Saturday 25 July 2020

Cornelius Gurlitt dealing in Nazi-looted art

The Persistent Crime of Nazi-Looted Art 

 

The discovery of more than 1,500 artworks in a flat in Munich serves as an inconvenient reminder of one of the unresolved wrongs of the Third Reich.


The discovery, when it was made, came entirely by chance. On September 22, 2010, a stooped, white-haired man in his late 70s taking an evening train from Zurich to Munich was asked by customs officers why he was crossing the Swiss border. The gentleman, Cornelius Gurlitt, responded with such nervousness that he triggered the officers’ suspicions. When they searched his person, they found an envelope he was carrying that contained 18 brand-new 500-Euro notes—9,000 Euros in total.

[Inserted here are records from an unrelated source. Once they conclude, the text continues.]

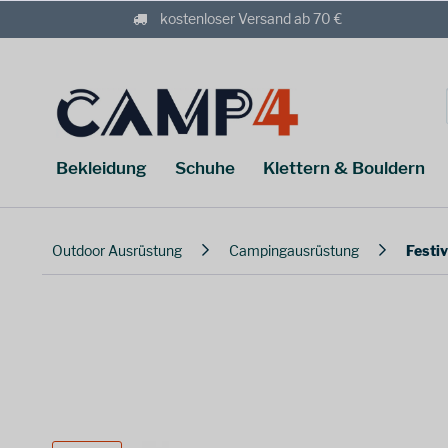
kostenloser Versand ab 70 €
Bekleidung
Schuhe
Klettern & Bouldern
Outdoor Ausrüstung
Campingausrüstung
Festiv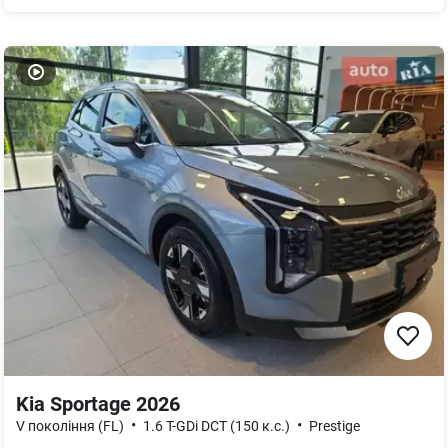
Kia Sportage 2026
•
•
V покоління (FL)
1.6 T-GDi DCT (150 к.с.)
Prestige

The cash itself wasn’t a crime; Gurlitt had reportedly visited Switzerland to sell a picture to a gallery in Bern. But the strangeness of the situation led to further investigation of Gurlitt’s finances, and a search warrant for his Munich apartment that in February 2012 uncovered one of the most extraordinary stashes of art since the end of World War II. Inside a small flat in a boxy white building, hidden in filing cabinets and suitcases, investigators found more than 1,500 works by artists including Picasso, Matisse, Monet, Liebermann, Chagall, Durer, and Delacroix. The German authorities were investigating Gurlitt for tax evasion; what they found instead was an amassment of art that was immediately, incontrovertibly suspicious.